Goals: analyze entry and exit points, examine volatilities of different months and choose from a multitude of strategies in order to pick the type of options position which is most likely to meet your trading goals.
Risk Reward Ratio: is the contract big enough and are the potential gains large enough to cover commissions and slippage? If an individual trades small contracts and the costs of trading are too high as a percentage of the potential gains, then it is very difficult to make money in the long run.
Liquidity: if there isn't depth to the market, then it is not worth putting on a position. It will be too costly to get in and out of the position. Executions costs must be examined when considering the profitability outlook. Looking at quotes and understanding execution prices can determine whether an options series is the right one to trade. Examine the Bid/Ask Spread as a % of the asset.
Implied vs. Historical Volatility: whether you are getting long or short options, it is important to gain insight into the relative value of the options you are trading. Implied Volatility is the market's expectation of future volatility, but it must be analyzed in terms of the market's Historical Volatility.
Skew: the skew enables a trader to create interesting trading opportunities that would not exist in a market with a flat implied volatility curve. By analyzing the skew, a trader can initiate a position that meets his or her trading objectives and provides a theoretical advantage in establishing the position.
Gamma: when establishing a position in options, understanding the gamma of your position is essential in understanding the ramifications of your risk-reward profile. Gamma provides one who is long options tremendous opportunity to experience delta change due to price changes in the underlying market. Managing these changes can provide significant opportunity for profit. On the short side, negative gamma has blown out many traders. Gamma must be considered and understood when trading large options positions.
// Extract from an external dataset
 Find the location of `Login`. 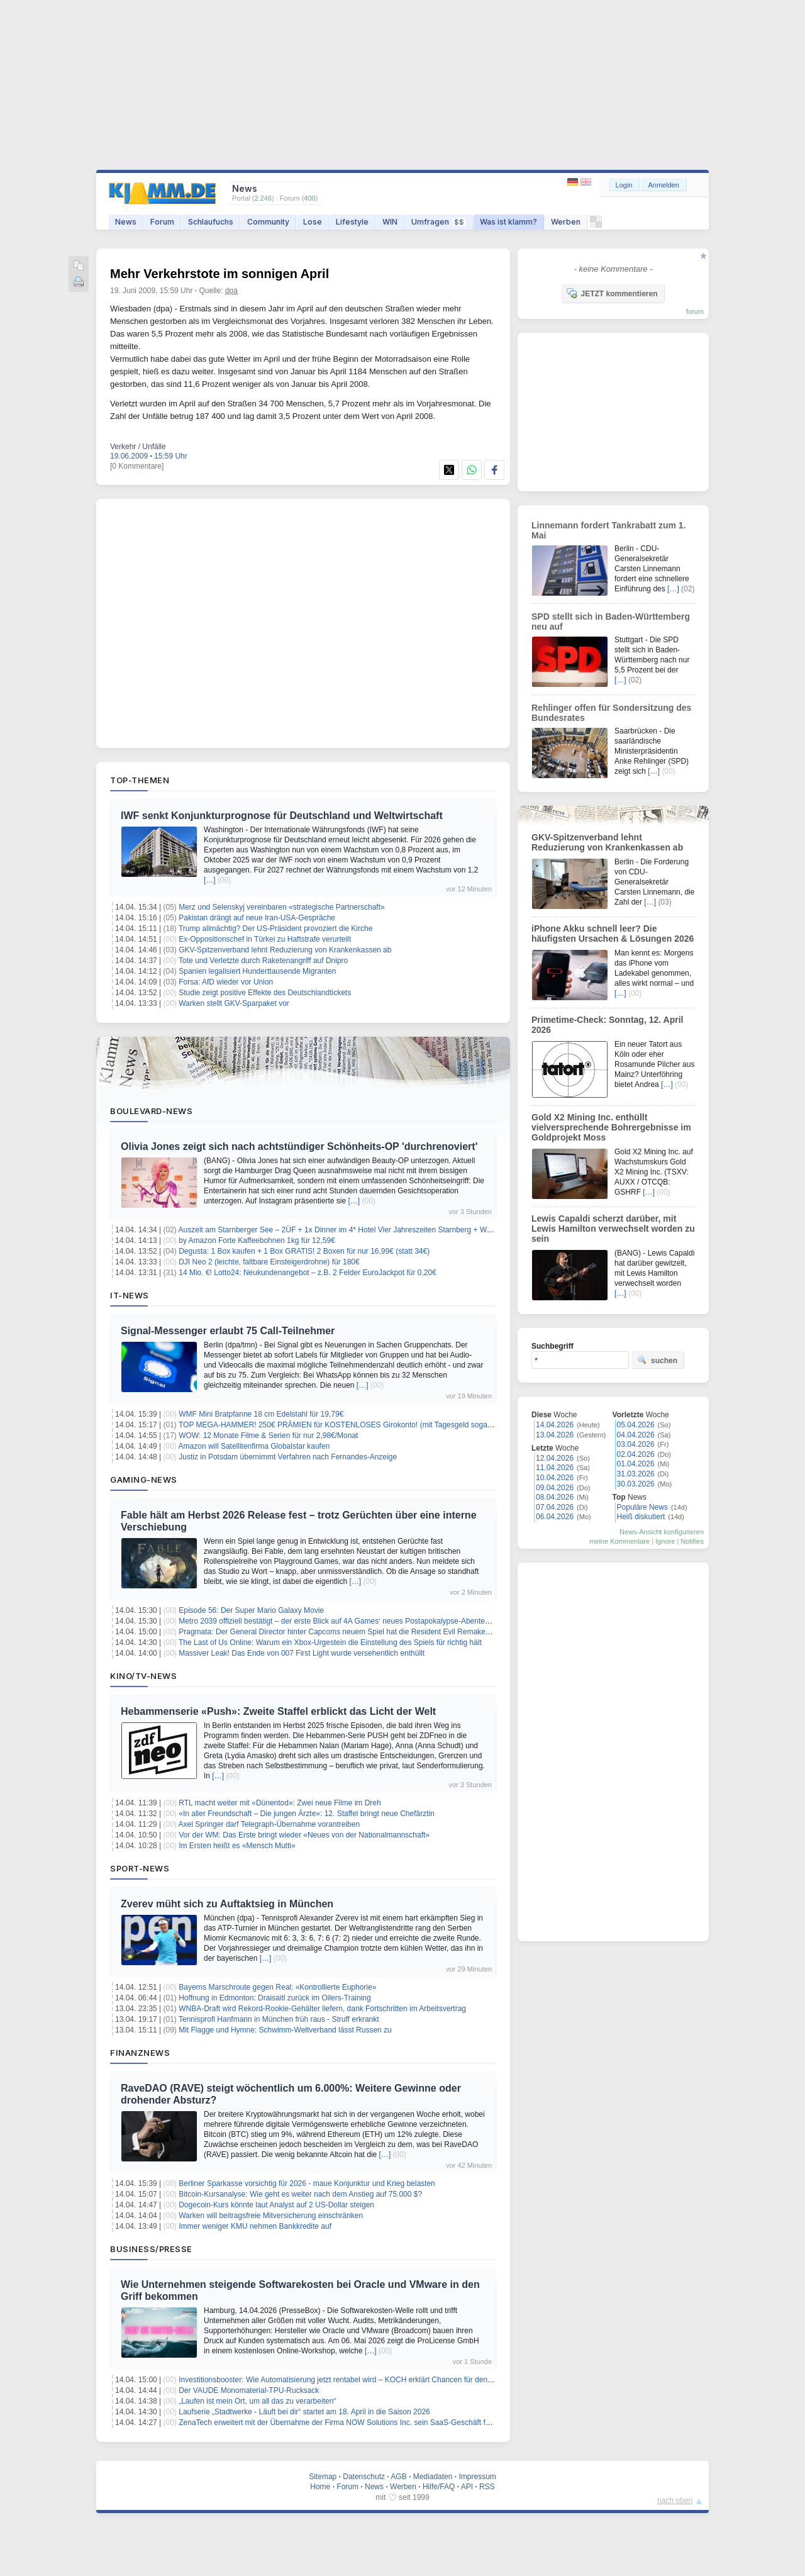

Login is located at coordinates (624, 185).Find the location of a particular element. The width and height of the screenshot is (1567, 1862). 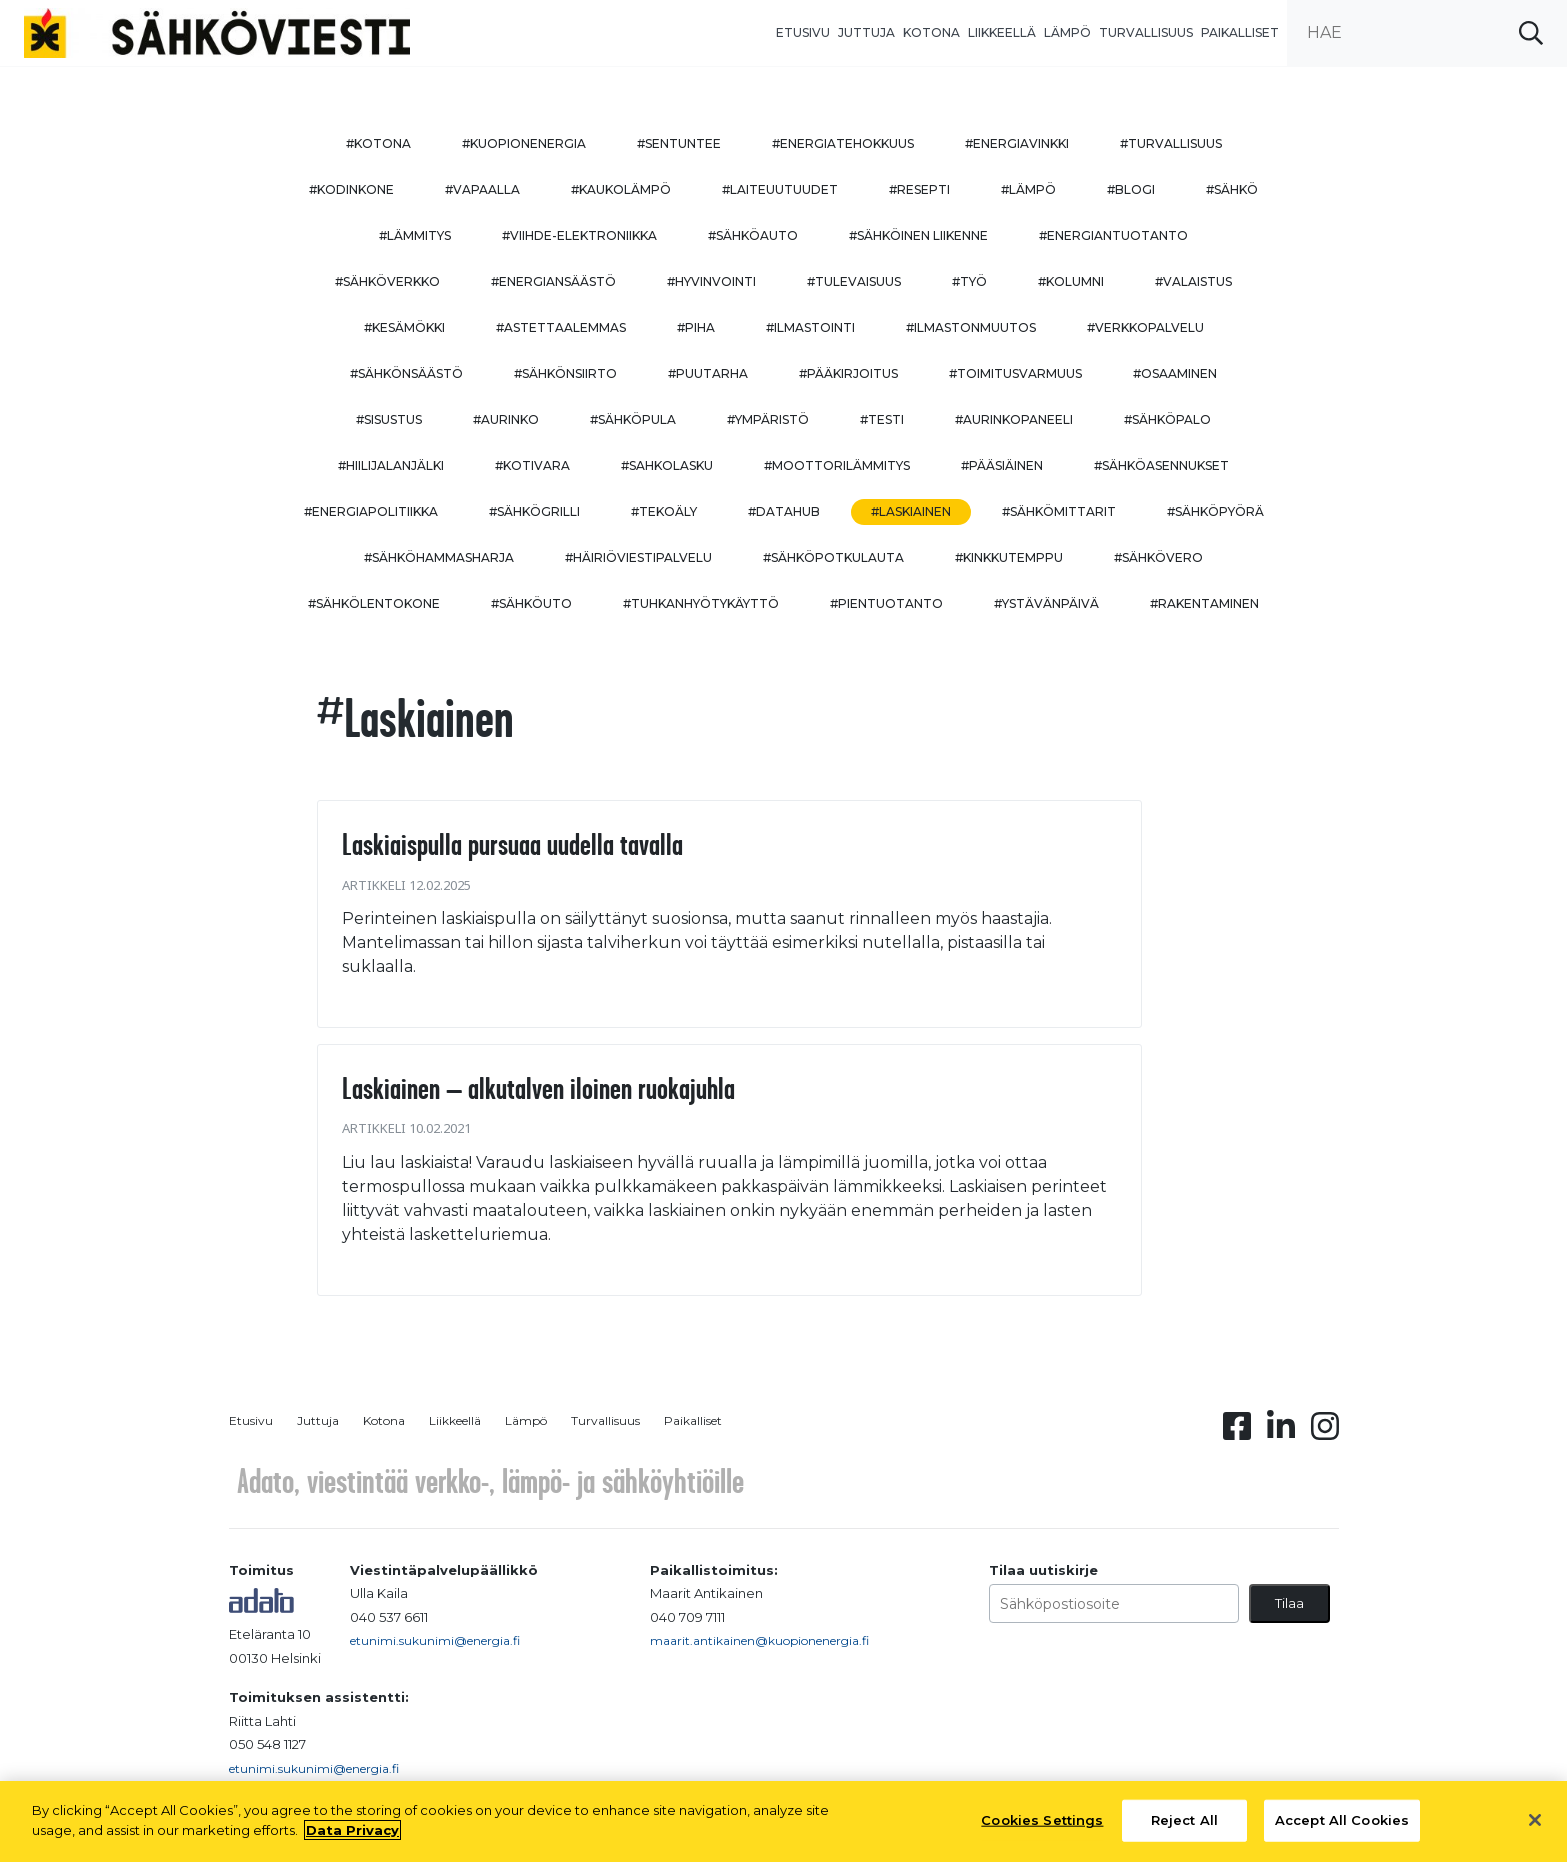

#sähköverkko is located at coordinates (387, 281).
Vega: when selling options the trader must understand the potential risk to the position due to changes in implied volatility. Due to large increases in implied volatility, traders often have trouble meeting margin requirements which are caused by movements in Vega. Analysis of this is important before the position is established. Certain markets have histories of large volatility explosions. Selling large quantities of volatility in certain stocks or asset classes, when the implied volatility is historically low, can be a disaster.